### [EXERCISE DESCRIPTION]
Start at the line that contains "Answer in <instances>...</instances>.". Repeat it and each line after it, exactly, up to and including the final line of the data.

Stored items from a collection

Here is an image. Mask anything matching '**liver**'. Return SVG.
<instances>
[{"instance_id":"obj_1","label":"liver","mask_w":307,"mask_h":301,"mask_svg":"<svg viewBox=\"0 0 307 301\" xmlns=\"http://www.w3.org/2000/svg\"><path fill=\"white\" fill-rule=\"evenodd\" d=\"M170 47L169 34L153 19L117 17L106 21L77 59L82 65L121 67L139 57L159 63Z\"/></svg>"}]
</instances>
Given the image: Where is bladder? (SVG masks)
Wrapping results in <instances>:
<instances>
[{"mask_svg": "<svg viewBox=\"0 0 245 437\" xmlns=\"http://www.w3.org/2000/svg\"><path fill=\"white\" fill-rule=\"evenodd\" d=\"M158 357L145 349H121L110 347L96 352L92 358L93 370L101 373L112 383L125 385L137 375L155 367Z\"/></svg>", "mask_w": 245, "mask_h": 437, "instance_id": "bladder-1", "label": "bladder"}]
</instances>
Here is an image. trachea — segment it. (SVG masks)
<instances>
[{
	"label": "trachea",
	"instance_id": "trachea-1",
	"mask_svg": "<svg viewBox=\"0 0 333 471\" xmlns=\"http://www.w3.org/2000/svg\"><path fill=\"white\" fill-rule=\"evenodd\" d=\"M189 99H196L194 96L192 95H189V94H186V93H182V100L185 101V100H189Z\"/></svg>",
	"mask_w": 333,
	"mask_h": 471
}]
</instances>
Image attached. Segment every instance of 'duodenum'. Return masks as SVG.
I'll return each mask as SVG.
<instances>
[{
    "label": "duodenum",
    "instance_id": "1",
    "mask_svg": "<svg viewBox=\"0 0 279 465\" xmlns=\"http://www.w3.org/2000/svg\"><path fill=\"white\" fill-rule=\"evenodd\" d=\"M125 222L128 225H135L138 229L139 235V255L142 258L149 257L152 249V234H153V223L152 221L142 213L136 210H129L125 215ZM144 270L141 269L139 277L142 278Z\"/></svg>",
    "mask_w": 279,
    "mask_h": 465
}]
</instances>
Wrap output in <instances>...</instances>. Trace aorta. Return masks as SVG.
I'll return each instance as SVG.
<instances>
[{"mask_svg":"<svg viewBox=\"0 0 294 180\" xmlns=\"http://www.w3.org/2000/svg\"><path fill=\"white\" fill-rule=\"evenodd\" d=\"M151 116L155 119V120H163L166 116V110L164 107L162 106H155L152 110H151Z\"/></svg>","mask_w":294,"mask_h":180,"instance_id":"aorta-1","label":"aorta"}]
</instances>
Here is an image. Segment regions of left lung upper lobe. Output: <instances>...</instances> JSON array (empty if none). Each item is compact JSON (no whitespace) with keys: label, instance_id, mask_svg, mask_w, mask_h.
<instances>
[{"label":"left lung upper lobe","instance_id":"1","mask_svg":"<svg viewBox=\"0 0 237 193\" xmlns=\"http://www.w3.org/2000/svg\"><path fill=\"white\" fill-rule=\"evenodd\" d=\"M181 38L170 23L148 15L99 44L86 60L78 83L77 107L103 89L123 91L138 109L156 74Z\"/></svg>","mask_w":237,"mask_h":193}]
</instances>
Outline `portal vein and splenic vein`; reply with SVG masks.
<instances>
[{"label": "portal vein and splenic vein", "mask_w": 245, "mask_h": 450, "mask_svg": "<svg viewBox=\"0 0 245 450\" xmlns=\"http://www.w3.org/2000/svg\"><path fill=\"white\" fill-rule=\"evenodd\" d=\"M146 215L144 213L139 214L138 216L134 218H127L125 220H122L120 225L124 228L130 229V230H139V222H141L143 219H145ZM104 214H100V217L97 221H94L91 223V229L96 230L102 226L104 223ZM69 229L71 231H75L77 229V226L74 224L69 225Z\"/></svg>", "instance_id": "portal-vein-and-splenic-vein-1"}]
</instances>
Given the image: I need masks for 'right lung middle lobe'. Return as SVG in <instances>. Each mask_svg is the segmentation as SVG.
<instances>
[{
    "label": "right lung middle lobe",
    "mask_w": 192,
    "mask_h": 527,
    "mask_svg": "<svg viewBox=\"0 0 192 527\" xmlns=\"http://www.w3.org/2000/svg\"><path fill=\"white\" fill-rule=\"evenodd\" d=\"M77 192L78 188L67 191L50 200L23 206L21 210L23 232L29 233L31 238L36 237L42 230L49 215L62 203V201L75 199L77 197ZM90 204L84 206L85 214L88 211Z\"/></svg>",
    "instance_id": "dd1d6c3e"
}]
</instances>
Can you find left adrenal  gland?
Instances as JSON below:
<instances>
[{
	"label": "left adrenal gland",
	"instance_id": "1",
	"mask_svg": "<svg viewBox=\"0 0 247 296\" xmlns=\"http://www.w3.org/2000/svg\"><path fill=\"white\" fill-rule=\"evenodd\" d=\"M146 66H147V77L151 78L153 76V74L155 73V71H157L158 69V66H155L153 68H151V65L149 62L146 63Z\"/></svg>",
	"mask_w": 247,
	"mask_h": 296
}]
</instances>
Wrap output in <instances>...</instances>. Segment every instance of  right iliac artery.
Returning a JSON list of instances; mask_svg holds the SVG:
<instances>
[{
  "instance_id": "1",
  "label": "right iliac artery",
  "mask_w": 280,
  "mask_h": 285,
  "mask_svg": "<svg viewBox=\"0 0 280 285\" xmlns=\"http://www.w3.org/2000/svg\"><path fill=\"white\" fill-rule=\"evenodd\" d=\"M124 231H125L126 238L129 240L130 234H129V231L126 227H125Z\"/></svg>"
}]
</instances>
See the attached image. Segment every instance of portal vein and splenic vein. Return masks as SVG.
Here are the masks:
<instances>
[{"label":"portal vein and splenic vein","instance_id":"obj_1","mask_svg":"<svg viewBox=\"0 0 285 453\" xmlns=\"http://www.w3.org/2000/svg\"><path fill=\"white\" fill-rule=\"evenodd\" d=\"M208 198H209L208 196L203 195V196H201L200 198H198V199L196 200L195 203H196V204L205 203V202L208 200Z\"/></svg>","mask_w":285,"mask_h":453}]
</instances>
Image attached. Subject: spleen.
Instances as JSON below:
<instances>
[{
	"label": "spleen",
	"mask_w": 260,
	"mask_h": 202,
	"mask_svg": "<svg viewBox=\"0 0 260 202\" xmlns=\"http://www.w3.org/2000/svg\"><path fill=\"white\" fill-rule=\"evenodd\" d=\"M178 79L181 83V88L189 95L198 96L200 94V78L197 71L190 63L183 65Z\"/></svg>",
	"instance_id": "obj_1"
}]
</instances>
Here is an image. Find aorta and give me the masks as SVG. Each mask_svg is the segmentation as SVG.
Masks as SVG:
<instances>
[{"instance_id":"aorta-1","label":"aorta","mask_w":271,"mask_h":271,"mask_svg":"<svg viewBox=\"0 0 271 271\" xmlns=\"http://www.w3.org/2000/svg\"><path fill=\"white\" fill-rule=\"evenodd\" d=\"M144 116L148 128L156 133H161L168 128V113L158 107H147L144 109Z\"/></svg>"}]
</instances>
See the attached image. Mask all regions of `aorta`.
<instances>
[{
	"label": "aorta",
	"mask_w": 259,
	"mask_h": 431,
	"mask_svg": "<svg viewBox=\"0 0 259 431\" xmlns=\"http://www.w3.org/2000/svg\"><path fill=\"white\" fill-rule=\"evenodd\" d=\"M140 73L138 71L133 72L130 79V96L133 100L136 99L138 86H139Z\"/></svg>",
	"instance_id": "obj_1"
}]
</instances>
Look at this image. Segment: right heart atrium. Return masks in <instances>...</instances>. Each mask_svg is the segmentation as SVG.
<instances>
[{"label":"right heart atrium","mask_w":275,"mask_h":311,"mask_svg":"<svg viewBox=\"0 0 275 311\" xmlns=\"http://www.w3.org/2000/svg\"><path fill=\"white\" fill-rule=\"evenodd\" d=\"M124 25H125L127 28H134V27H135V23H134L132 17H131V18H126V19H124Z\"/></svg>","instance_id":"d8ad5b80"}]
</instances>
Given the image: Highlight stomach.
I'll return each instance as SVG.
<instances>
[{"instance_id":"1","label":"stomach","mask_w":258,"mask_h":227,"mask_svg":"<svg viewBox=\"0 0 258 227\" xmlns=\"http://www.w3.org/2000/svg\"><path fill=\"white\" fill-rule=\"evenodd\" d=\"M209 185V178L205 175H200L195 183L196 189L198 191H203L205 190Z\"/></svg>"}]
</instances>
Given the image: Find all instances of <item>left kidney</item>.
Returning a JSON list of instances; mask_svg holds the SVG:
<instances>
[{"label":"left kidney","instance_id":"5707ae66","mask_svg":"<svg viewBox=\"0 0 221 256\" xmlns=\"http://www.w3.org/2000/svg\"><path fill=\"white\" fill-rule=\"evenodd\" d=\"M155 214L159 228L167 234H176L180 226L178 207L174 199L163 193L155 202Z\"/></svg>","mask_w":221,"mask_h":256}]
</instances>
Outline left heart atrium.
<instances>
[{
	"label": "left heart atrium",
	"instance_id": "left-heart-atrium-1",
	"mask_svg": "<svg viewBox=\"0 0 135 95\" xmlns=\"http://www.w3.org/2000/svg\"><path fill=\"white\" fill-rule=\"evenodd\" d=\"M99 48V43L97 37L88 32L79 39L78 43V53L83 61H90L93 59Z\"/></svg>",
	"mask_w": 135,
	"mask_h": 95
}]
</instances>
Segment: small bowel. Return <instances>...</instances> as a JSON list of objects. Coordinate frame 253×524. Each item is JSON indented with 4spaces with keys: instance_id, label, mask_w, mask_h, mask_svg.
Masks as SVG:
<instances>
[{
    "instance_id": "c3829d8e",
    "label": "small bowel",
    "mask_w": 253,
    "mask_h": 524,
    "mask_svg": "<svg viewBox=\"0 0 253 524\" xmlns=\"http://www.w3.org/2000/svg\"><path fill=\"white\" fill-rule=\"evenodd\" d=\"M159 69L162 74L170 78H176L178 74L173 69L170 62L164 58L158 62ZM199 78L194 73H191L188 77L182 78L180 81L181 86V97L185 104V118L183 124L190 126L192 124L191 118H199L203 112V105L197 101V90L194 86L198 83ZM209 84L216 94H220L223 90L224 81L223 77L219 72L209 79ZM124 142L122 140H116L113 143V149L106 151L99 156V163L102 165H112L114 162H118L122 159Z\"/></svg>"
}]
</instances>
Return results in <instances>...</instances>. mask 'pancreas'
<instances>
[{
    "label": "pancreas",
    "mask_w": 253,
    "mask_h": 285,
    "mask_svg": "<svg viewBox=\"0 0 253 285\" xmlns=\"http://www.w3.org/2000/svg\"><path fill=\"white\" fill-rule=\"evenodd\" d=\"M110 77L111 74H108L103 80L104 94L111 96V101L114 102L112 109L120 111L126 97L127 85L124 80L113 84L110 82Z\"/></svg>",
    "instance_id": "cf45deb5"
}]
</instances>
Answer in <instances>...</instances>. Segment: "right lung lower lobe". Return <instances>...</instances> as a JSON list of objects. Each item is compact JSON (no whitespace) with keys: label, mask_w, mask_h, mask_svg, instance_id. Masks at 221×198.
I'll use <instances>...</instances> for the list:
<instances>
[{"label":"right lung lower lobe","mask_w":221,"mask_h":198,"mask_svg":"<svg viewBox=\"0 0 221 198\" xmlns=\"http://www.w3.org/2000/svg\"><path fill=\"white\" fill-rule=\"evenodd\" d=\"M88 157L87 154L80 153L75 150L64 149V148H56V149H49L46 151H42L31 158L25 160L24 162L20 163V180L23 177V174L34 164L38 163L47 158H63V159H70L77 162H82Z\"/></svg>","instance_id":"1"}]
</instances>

### [SOLUTION TO THIS TASK]
Answer in <instances>...</instances>. Segment: "right lung lower lobe". Return <instances>...</instances> as a JSON list of objects. Each item is compact JSON (no whitespace) with keys: label, mask_w, mask_h, mask_svg, instance_id. Masks at 221×198.
I'll use <instances>...</instances> for the list:
<instances>
[{"label":"right lung lower lobe","mask_w":221,"mask_h":198,"mask_svg":"<svg viewBox=\"0 0 221 198\" xmlns=\"http://www.w3.org/2000/svg\"><path fill=\"white\" fill-rule=\"evenodd\" d=\"M88 157L87 154L80 153L75 150L64 149V148H56V149H49L46 151H42L31 158L25 160L24 162L20 163V180L23 177V174L34 164L38 163L47 158H63V159H70L77 162H82Z\"/></svg>","instance_id":"1"}]
</instances>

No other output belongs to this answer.